I was kind of disappointed with Quillin at the time, the fact N'Dam had been ducking Golovkin for the WBA 'Regular' vs 'Interim' for 2 straight years was almost common knowledge. Winky wasn't prime by any means. He probably saw his own resume way up there compared to that of Golovkin, and he now realizes GGG's is only going to get better from here on out... as for him, he'll be fighting a has-been prospect soon in Jacobs so a Golovkin fight would definitely be high profile in comparison. Networks be damned once again for putting road blocks to a great fight. Quillin knows that, so he shouldn't be running his mouth about fighting Golovkin who's been deemed an HBO fighter two fights ago.


----------



## RollinShots (Jun 6, 2013)

drozzy said:


> Quillin dismissed a Golovkin fight in the past when he was on HBO. Now that he's with Showtime, he calls him out. Just sayin.


source????


----------



## Slugger3000 (May 22, 2013)

Reppin501 said:


> Quillin is dangerous, only retards would say otherwise.

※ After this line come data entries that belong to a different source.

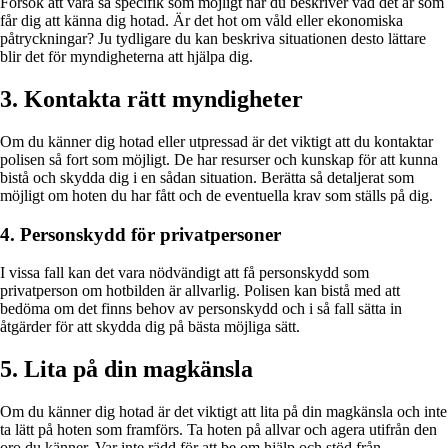
Försök att vara så specifik som möjligt när du beskriver vad det är som
får dig att känna dig hotad. Är det hot om våld eller ekonomiska
påtryckningar? Ju tydligare du kan beskriva situationen desto lättare
blir det för myndigheterna att hjälpa dig.
3. Kontakta rätt myndigheter
Om du känner dig hotad eller utpressad är det viktigt att du kontaktar
polisen så fort som möjligt. De har resurser och kunskap för att kunna
bistå och skydda dig i en sådan situation. Berätta så detaljerat som
möjligt om hoten du har fått och de eventuella krav som ställs på dig.
4. Personskydd för privatpersoner
I vissa fall kan det vara nödvändigt att få personskydd som
privatperson om hotbilden är allvarlig. Polisen kan bistå med att
bedöma om det finns behov av personskydd och i så fall sätta in
åtgärder för att skydda dig på bästa möjliga sätt.
5. Lita på din magkänsla
Om du känner dig hotad är det viktigt att lita på din magkänsla och inte
ta lätt på hoten som framförs. Ta hoten på allvar och agera utifrån den
oro du känner. Var inte rädd för att be om hjälp och stöd från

No one said he's not... You idiot!

The real question is.. If you were locked in a room with GGG and you had 2 choices.. Fight or Fuck? What would you choose? Im pretty sure your fruity ass would be on your knees quicker than a 2 dollar "Whore"..


----------



## Ari Gold Bawse (Jun 4, 2013)

I remember hearing that GGG owned Quillin in sparring at the Wildcard Gym


----------



## Divi253 (Jun 4, 2013)

Make it happen boxing.


----------



## MichiganWarrior (Jun 4, 2013)

RollinShots said:


> source????


He wont have one. Typical GayGayGay fan

Quillin always said he wanted Golovkin when he built his name up, he wants whoever is the highest ranked middleweight


----------



## MichiganWarrior (Jun 4, 2013)

Ari Gold Bawse said:


> I remember hearing that GGG owned Quillin in sparring at the Wildcard Gym


You remember wrong ***.


----------



## Slugger3000 (May 22, 2013)

MichiganWarrior said:


> He wont have one. Typical GayGayGay fan
> 
> Quillin always said he wanted Golovkin when he built his name up, he wants whoever is the highest ranked middleweight


Golovkin would Murk Quillin... GGG is not just a power puncher.. Dude has skills as well! Get your head out ya ****** ass Brah..


----------



## sugarshane_24 (Apr 20, 2013)

So suddenly when one guy calls another out, a lot of people tend to forget either the promotional outfit or network war. 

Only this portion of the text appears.